Set against a dark blue background, it showed the crater-pocked surface of an alien planet, with a menacing humanoid creature stomping its way threateningly towards to viewer, furry shoulders bunched and claws ready to strike. The most remarkable aspect of the image was how little detail it provided. The jagged outline gave the impression of very coarse fur, but aside from its pointed ears and glowing white eyes, it was completely blank, a deep featureless black.

It was this image that provided Cornish with one of several inspirations for the creature design in "Attack the Block" (via Vice):

"The idea for them being ultra-black came from my black cat. They look really beautiful when they're backlit, just like silhouettes. So we had people in suits and rubbed out all the reflections, so it was just a black shadow. In the '80s, the old Space Invaders video game in arcades had an illustration of the aliens and even though they're standing on two legs they're just silhouettes. So yeah, it was just sort of keeping my eyes and ears open and gathering influences and that sort of idea forming."

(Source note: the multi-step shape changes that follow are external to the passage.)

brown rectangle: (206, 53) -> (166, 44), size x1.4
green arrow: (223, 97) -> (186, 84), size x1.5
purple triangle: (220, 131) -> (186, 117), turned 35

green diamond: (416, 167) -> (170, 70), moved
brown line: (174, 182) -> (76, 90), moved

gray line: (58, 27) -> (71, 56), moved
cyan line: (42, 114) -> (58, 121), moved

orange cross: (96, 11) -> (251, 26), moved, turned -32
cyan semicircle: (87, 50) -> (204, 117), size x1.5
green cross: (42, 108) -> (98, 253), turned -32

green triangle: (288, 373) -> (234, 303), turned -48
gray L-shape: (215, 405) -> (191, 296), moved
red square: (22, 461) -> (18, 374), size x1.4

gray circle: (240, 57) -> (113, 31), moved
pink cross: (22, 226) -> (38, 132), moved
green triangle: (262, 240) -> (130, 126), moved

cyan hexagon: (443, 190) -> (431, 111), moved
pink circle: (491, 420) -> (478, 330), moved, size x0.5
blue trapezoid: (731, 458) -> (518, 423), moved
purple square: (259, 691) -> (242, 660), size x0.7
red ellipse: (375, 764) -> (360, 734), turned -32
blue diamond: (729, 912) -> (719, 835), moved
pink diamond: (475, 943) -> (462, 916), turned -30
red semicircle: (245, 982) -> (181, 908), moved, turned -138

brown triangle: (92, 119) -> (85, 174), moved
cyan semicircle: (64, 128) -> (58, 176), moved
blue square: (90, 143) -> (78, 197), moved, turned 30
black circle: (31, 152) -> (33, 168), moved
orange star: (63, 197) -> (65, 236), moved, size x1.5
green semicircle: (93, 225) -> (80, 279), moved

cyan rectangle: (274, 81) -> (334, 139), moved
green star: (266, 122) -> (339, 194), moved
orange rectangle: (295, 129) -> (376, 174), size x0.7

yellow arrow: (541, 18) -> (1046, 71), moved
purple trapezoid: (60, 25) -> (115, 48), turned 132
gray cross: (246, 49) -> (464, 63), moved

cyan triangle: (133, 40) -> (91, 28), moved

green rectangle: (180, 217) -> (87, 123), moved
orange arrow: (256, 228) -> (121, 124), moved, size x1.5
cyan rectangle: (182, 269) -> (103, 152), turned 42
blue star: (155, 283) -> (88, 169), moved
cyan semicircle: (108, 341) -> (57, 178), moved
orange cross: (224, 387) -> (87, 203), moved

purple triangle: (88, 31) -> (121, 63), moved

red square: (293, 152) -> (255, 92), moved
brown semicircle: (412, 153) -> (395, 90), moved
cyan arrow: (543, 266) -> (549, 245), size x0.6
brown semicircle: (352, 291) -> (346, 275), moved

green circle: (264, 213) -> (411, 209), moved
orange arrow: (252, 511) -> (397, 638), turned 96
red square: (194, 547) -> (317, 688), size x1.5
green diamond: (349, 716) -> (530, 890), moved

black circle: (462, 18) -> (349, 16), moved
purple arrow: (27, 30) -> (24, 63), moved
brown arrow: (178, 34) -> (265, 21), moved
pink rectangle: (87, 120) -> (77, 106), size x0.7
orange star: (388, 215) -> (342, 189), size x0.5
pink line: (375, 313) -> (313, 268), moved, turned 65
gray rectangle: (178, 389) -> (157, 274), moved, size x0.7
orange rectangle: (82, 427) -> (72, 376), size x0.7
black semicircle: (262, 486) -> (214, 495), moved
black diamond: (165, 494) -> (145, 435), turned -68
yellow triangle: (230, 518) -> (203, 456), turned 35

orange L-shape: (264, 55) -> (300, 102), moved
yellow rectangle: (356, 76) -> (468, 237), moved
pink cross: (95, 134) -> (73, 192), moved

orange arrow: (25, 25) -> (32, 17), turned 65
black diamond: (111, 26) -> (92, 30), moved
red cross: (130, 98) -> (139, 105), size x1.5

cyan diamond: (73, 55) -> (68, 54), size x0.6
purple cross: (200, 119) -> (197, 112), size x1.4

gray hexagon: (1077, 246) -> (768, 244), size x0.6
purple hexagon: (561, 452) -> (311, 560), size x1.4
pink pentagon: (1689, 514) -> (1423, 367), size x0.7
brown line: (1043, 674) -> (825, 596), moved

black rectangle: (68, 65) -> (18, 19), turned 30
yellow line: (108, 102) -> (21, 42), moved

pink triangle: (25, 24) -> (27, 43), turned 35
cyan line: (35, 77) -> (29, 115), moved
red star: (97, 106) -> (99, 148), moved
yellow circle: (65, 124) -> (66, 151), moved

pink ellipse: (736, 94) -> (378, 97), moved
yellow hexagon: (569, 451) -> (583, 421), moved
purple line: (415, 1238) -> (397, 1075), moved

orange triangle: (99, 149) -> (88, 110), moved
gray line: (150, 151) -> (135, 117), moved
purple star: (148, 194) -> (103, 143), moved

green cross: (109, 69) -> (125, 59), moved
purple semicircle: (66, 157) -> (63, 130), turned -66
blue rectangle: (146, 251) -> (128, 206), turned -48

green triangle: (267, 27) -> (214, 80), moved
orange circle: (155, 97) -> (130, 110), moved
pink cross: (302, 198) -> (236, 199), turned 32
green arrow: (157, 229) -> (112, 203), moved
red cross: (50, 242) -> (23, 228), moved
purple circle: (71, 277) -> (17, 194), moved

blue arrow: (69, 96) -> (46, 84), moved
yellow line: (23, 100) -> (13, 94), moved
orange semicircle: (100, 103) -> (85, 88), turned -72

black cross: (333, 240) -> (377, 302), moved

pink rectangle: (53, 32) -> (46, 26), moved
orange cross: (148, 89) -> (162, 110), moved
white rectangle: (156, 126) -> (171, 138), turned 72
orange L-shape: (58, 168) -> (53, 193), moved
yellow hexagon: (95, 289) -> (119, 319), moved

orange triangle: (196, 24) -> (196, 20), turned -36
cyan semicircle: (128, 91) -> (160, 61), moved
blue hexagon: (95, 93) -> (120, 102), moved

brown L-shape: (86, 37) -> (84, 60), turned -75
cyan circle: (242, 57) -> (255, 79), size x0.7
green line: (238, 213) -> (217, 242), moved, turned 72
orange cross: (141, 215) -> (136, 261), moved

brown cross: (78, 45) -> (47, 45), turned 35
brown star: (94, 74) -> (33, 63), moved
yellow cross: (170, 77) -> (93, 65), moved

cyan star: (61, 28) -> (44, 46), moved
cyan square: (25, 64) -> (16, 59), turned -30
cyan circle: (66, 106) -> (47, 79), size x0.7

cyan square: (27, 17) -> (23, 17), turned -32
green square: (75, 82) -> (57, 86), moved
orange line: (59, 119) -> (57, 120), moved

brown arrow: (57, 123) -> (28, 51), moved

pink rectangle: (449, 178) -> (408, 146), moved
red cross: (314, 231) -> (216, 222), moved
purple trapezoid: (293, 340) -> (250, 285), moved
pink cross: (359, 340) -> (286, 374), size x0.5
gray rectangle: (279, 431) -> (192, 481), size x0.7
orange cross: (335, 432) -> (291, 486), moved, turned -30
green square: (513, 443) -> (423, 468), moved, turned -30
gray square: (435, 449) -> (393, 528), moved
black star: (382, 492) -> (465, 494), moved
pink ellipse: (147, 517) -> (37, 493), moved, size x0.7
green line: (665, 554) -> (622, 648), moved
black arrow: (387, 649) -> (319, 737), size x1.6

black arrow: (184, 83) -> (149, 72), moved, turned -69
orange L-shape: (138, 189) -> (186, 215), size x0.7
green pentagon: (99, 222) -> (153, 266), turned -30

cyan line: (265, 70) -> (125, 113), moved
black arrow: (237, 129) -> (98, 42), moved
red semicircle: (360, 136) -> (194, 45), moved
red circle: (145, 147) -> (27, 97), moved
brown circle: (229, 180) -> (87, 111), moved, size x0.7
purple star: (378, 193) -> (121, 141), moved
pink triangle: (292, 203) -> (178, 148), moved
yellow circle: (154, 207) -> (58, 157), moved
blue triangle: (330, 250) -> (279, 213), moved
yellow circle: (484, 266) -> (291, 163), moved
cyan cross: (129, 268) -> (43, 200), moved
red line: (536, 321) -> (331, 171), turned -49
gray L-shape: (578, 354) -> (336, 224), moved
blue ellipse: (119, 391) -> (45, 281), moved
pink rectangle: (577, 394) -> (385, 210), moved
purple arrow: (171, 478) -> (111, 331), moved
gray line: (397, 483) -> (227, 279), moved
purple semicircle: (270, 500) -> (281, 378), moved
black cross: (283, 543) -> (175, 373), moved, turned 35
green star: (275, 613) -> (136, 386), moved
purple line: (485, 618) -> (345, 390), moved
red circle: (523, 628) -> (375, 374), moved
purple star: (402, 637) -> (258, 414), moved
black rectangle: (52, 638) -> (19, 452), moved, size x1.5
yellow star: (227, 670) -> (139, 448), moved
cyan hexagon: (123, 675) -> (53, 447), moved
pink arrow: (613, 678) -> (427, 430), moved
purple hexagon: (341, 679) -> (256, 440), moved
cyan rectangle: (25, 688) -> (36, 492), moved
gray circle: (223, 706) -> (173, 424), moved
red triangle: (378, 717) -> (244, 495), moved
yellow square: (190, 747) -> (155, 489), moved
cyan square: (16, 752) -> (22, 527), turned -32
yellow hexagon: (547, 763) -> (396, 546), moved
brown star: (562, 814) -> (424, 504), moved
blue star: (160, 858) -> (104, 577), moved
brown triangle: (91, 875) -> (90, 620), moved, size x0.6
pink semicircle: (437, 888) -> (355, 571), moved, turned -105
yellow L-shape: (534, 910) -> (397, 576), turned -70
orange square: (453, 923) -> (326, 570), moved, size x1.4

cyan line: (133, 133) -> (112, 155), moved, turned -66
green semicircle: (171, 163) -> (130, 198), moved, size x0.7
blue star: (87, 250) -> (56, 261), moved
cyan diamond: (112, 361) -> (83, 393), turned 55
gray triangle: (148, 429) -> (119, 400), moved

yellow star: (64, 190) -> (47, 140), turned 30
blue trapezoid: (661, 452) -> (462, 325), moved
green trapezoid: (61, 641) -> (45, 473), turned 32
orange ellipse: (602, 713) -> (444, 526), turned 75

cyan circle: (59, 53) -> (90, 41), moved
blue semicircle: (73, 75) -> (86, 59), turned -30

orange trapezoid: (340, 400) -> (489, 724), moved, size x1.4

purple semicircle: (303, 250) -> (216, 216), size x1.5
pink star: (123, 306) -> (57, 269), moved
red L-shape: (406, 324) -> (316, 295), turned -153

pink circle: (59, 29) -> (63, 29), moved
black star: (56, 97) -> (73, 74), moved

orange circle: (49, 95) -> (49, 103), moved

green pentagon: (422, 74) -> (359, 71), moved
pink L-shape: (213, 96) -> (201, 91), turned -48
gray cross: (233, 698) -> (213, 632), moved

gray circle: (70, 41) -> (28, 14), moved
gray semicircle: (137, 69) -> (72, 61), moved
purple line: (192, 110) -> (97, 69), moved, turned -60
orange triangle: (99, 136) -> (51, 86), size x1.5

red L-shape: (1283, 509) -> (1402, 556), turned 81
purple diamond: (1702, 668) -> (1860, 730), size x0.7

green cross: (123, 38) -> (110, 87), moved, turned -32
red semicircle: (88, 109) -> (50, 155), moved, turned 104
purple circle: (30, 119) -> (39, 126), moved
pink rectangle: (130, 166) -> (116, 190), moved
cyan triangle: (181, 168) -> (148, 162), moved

He explained further in Complex:

"We tried to make something that purposely lacked detail. Lots of CGI monsters are obsessed with surface detail, and making everything super realistic, which is weird to me when aliens aren't necessarily real... So we kind of tried to take away detail, and make them interesting because there wasn't that much to look at. Your brain has to fill in the blanks with my creatures. All you can see is this fur-line, and you can feel this alarming, rapid-moving, deep, deep blackness."

A clever mix of special effect techniques

The creature design is incredibly striking, a combination of physical man-in-a-monster suit, CG, animatronic effects, and rotoscoping. As Cornish said in another interview with Wired:

"We ended up using this hopefully quite innovative technique... based on memories of rotoscope. When I was a kid I went to see Ralph Bakshi's "Lord of the Rings" and I went to see an exhibition about it on a barge in the Thames and it showed how rotoscope worked. They shot live action on an empty set, then they paint over the live action and it becomes like an old version of motion capture. And I thought, well they've never blended that with actual live action actors before. And that's kind of what we're doing with lots of other enhancements, but I think it is a visual technique that I don't think anyone's tried before."

The man in the alien suit was Terry Notary, best known for his work playing animals and creatures. As Alex Esmail said in Vice:

"It's absolutely insane. The guy who wears the suit, Terry Notary, is an absolute legend. It was genuinely scary. It wasn't just a dude in a bright green suit that's got to have effects put on it. The suit was really big, black and furry and the head had glowing green sharp a*** teeth on it. In real life it looked like what it is."

With his relatively low budget, a clever mix of techniques, and a range of influences from old video game art to household pets, Cornish managed to create one of the most memorable screen aliens of the 21st century to date.